* WORK INSTRUCTION
Return the opening lines of the material, word for word. End with the line that contains "utos, até que".

* RECORDED DATA
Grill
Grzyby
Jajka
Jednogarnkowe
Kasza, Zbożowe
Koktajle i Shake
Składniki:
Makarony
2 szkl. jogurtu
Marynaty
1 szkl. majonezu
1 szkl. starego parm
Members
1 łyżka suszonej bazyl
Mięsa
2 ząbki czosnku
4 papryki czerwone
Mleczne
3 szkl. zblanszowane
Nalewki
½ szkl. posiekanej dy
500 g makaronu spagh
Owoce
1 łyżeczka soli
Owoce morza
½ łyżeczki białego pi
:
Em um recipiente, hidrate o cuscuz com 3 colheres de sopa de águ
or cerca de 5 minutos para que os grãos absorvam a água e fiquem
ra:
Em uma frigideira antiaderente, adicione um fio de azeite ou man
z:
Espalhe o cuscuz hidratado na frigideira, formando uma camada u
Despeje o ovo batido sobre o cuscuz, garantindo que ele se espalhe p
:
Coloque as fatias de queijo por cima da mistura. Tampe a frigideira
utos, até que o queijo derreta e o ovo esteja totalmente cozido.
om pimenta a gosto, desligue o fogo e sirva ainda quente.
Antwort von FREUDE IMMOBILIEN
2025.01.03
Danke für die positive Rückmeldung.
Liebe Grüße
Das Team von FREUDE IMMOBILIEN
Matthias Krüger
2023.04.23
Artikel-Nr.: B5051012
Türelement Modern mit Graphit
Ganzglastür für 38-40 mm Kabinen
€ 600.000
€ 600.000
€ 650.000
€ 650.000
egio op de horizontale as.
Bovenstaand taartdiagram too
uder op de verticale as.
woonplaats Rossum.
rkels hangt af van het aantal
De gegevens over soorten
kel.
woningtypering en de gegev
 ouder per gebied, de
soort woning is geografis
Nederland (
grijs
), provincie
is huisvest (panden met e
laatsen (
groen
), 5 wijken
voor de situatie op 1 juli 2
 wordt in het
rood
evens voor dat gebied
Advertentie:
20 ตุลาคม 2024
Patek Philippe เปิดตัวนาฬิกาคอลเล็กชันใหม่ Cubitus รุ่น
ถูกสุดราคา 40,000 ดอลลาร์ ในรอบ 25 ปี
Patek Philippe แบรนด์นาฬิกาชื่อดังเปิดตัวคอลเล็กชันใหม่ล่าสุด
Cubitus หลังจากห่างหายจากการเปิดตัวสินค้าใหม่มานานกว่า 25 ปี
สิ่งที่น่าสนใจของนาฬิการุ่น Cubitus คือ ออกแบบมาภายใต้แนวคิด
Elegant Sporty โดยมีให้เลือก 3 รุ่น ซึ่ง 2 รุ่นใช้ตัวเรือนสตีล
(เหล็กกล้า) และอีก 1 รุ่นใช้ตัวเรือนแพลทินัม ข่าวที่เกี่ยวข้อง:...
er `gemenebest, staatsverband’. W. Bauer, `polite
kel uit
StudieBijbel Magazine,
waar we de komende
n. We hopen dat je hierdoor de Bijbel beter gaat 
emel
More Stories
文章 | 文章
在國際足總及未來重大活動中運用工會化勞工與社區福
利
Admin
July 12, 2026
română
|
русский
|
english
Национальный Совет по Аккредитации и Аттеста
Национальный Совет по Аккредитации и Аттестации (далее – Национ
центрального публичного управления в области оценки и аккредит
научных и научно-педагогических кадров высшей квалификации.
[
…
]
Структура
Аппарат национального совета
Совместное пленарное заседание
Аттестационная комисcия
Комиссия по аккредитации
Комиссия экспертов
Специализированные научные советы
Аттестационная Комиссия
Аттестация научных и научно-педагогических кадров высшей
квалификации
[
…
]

* SOLUTION FOR THIS EXERCISE
Grill
Grzyby
Jajka
Jednogarnkowe
Kasza, Zbożowe
Koktajle i Shake
Składniki:
Makarony
2 szkl. jogurtu
Marynaty
1 szkl. majonezu
1 szkl. starego parm
Members
1 łyżka suszonej bazyl
Mięsa
2 ząbki czosnku
4 papryki czerwone
Mleczne
3 szkl. zblanszowane
Nalewki
½ szkl. posiekanej dy
500 g makaronu spagh
Owoce
1 łyżeczka soli
Owoce morza
½ łyżeczki białego pi
:
Em um recipiente, hidrate o cuscuz com 3 colheres de sopa de águ
or cerca de 5 minutos para que os grãos absorvam a água e fiquem
ra:
Em uma frigideira antiaderente, adicione um fio de azeite ou man
z:
Espalhe o cuscuz hidratado na frigideira, formando uma camada u
Despeje o ovo batido sobre o cuscuz, garantindo que ele se espalhe p
:
Coloque as fatias de queijo por cima da mistura. Tampe a frigideira
utos, até que o queijo derreta e o ovo esteja totalmente cozido.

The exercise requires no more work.